Berlin's public archive system is in the middle of a mass cleanup. As of this week, the Landesarchiv Berlin — the state archive headquartered on Eichborndamm in Reinickendorf — confirmed it is actively running automated deduplication tools across roughly 2.3 million digitised image files, a project that has been in preparation since early 2025 but reached operational scale only in late June 2026.
The push matters now because Berlin's digital infrastructure budget is under pressure. The SPD-led Senate has been trimming discretionary spending lines ahead of the autumn fiscal review, and IT departments across Senatsverwaltungen have been told to demonstrate efficiency savings. Redundant image storage — where the same photograph appears under multiple catalogue entries, sometimes with conflicting metadata — has long been flagged as a waste, but it took a formal internal audit completed in May to put a number on the problem. According to the Landesarchiv's published project brief, duplicate or near-duplicate images account for an estimated 18 percent of total storage consumption in its primary digital repository.
What the Audit Found, and Where It Went Wrong
The issue is not unique to the Landesarchiv. The Stadtmuseum Berlin, which manages collections across sites including the Ephraim-Palais in Mitte and the Märkisches Museum near Märkisches Ufer, has been grappling with the same structural problem since it migrated to a centralised asset management platform in 2023. Duplicate entries multiplied during that migration, when images were imported from at least four legacy systems, each with different naming conventions. Staff at the Stadtmuseum have been manually reviewing flagged duplicates since March, a process the institution described in a June newsletter as ongoing.
The deduplication software now being deployed across Landesarchiv servers uses perceptual hashing — a technique that identifies visually identical or near-identical images even when file names, formats or resolutions differ. This is significant because many of the duplicates are not exact byte-for-byte copies. They are scans made at different resolutions, or the same historical photograph cropped slightly differently for different catalogue entries. A standard file-comparison tool would miss them entirely. The Landesarchiv's project brief estimates that roughly 400,000 individual image files will be flagged for human review by the end of July.

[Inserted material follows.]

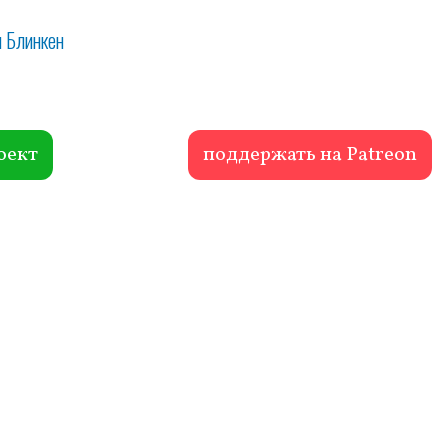
и Блинкен
оект
поддержать на Patreon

Storage costs in enterprise-grade archival systems run approximately €0.04 to €0.08 per gigabyte per month for cold-tier cloud storage, and Berlin's public archives collectively hold tens of terabytes of image data. Even modest deduplication gains translate into meaningful recurring savings. The project brief cites a target of reducing total image storage volume by at least 12 percent by the end of Q3 2026.
What Happens Next for Researchers and the Public
For historians, journalists and members of the public who use Berlin's online image portals — including the searchable interface at berlin.de and the Deutsche Digitale Bibliothek, which aggregates holdings from institutions across Germany — the short-term effect is disruption. Some catalogue entries have already been temporarily taken offline while metadata is reconciled. The Landesarchiv has posted a notice on its website advising researchers that search results for certain keyword categories, particularly images tagged to pre-1945 Berlin districts including Spandau and Tempelhof, may be incomplete until the review is finished.
The longer-term payoff, if the project stays on schedule, is a cleaner, faster search experience. Deduplication should also reduce the risk of the same photograph being published under conflicting rights designations — a legal headache that surfaced twice in 2024 when images licensed as public domain through one catalogue entry were simultaneously listed as rights-restricted under a duplicate entry.
Researchers with time-sensitive requests are being advised to contact the Landesarchiv reading room on Eichborndamm directly by telephone rather than relying on the online catalogue until at least the end of August. The Stadtmuseum Berlin has said its own cleanup should be complete by mid-September, in time for the autumn exhibition season. Whether the two institutions will ultimately share a unified, deduplicated image infrastructure remains an open question that the Senate's cultural affairs directorate has not yet publicly answered.